In the mid-1980’s I went to a party of mostly UC Berkeley graduate students and mentioned that there were no poets currently writing that I thought were good. I was handed Sharon Olds’ The Dead and the Living that was sitting on the host’s shelf. In that book (among other wonderful poems) was a whole section of poems about Olds’ children—fresh and exciting. I really hadn’t known such poems existed. Here’s one—again hard to choose from the many.
Son
Coming hone from the women-only bar,
I go into my son’s room.
He sleeps—fine freckled face
thrown back, the scarlet lining of his mouth
shadowy and fragrant, his small teeth
glowing dull and milky in the dark,
opal eyelids quivering
like insect wings, his hands closed
in the middle of the night.
Let there be enough
room for this life: the head, lips,
throat, wrists, hips, penis,
knees, feet. Let no part go
unpraised.
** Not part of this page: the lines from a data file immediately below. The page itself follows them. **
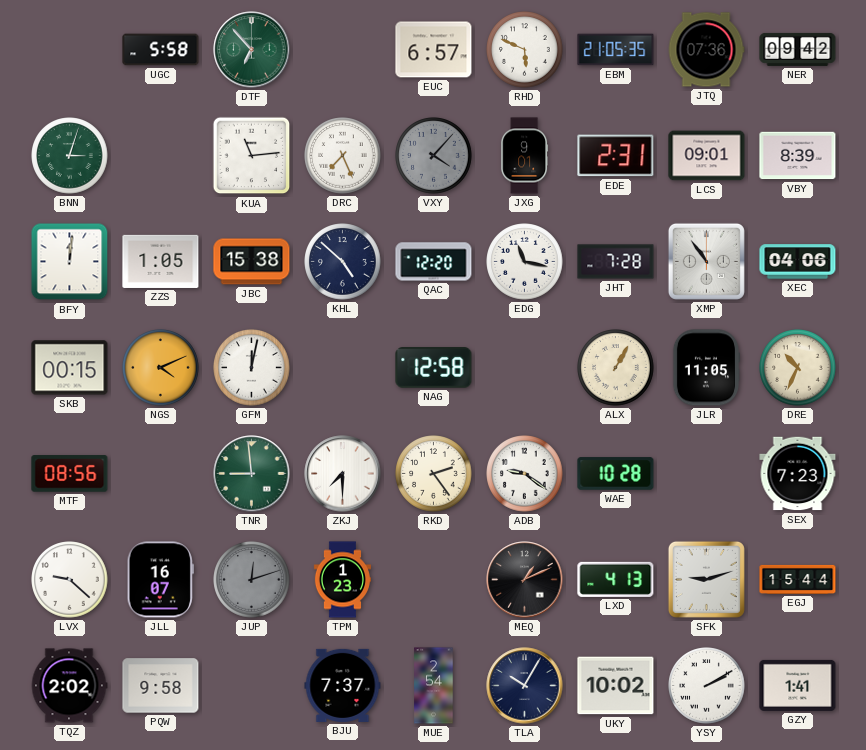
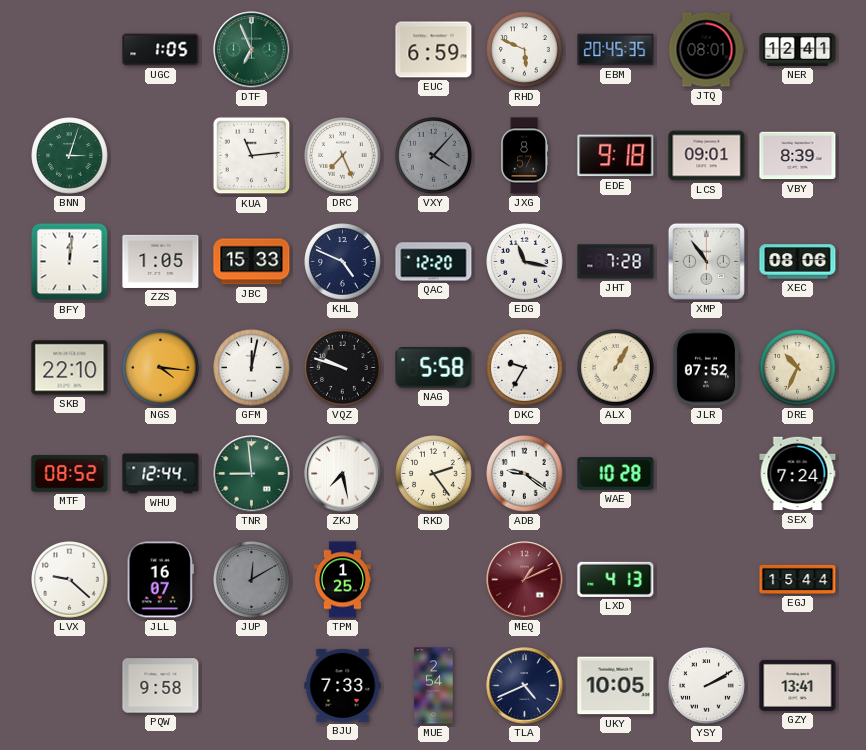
UGC: 5:58 -> 1:05
DTF: 6:53 -> 6:56
EUC: 6:57 -> 6:59
EBM: 21:05 -> 20:45
JTQ: 07:36 -> 08:01
NER: 09:42 -> 12:41
JXG: 9:01 -> 8:57
EDE: 2:31 -> 9:18
JBC: 15:38 -> 15:33
KHL: 4:52 -> 4:49
XEC: 04:06 -> 08:06
SKB: 00:15 -> 22:10
NGS: 4:11 -> 4:16
VQZ: none -> 9:48
NAG: 12:58 -> 5:58
DKC: none -> 9:35
JLR: 11:05 -> 07:52
MTF: 08:56 -> 08:52
WHU: none -> 12:44
ZKJ: 7:30 -> 7:28
SEX: 7:23 -> 7:24
JUP: 12:12 -> 12:10
TPM: 1:23 -> 1:25
MEQ dial: black -> burgundy
SFK: 9:12 -> none
TQZ: 2:02 -> none
BJU: 7:37 -> 7:33
TLA: 10:05 -> 4:41
UKY: 10:02 -> 10:05
GZY: 1:41 -> 13:41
Into any new world we enter, let us
take this man.
from The Dead and the Living
I’ve loved Sharon and her poems since 1991, when I first attended the Community of Writers poetry workshop in Olympic Valley. She was always amazingly perceptive and generous with her responses to our newly written poem drafts. . I highly recommend “Stag’s Leap,” which won the Pulitzer. It’s about her long time husband who left her. To which I say, “Writing well is the best revenge.”